EXERCISE DESCRIPTION: Read through the lines below for the string "życia" and copy each one that has it.

Dataset entries

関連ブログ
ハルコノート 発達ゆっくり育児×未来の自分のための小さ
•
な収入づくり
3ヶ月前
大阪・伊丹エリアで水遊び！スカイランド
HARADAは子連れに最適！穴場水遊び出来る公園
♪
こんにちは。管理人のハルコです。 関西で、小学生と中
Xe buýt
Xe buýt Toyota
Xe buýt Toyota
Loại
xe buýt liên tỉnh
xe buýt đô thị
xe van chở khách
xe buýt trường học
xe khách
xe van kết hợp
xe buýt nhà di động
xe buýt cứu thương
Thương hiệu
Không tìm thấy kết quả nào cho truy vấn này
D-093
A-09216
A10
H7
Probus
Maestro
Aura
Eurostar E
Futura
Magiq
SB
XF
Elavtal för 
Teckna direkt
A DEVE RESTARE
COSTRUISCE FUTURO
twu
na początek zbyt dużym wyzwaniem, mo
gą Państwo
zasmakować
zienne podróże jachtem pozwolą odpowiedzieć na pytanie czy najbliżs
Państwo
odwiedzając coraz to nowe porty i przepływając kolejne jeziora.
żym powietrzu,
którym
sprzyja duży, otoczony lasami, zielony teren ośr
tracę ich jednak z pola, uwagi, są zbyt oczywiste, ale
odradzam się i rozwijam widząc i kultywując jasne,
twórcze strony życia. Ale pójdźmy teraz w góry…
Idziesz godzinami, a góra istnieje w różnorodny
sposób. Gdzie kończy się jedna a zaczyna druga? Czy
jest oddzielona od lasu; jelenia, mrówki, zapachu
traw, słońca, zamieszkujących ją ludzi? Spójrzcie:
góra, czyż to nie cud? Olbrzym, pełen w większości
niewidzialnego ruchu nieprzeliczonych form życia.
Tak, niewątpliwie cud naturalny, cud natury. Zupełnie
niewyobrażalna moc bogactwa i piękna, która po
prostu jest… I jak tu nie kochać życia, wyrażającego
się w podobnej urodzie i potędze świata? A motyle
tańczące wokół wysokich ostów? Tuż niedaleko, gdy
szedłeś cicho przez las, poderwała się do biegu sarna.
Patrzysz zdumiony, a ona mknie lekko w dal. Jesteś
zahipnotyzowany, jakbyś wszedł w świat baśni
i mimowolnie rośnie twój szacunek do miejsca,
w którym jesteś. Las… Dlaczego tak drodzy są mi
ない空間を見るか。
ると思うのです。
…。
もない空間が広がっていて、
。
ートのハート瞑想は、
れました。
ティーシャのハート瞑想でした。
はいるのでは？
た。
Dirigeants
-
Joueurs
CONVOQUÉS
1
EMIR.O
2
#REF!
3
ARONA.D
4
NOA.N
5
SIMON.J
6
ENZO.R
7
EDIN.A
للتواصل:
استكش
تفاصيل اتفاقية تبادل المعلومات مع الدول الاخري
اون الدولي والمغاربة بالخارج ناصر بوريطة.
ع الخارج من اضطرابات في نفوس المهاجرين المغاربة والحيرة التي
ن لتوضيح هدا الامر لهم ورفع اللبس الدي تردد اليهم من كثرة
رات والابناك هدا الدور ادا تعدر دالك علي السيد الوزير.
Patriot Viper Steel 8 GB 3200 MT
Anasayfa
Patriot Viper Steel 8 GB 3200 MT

RESULT:
twórcze strony życia. Ale pójdźmy teraz w góry…
niewidzialnego ruchu nieprzeliczonych form życia.
prostu jest… I jak tu nie kochać życia, wyrażającego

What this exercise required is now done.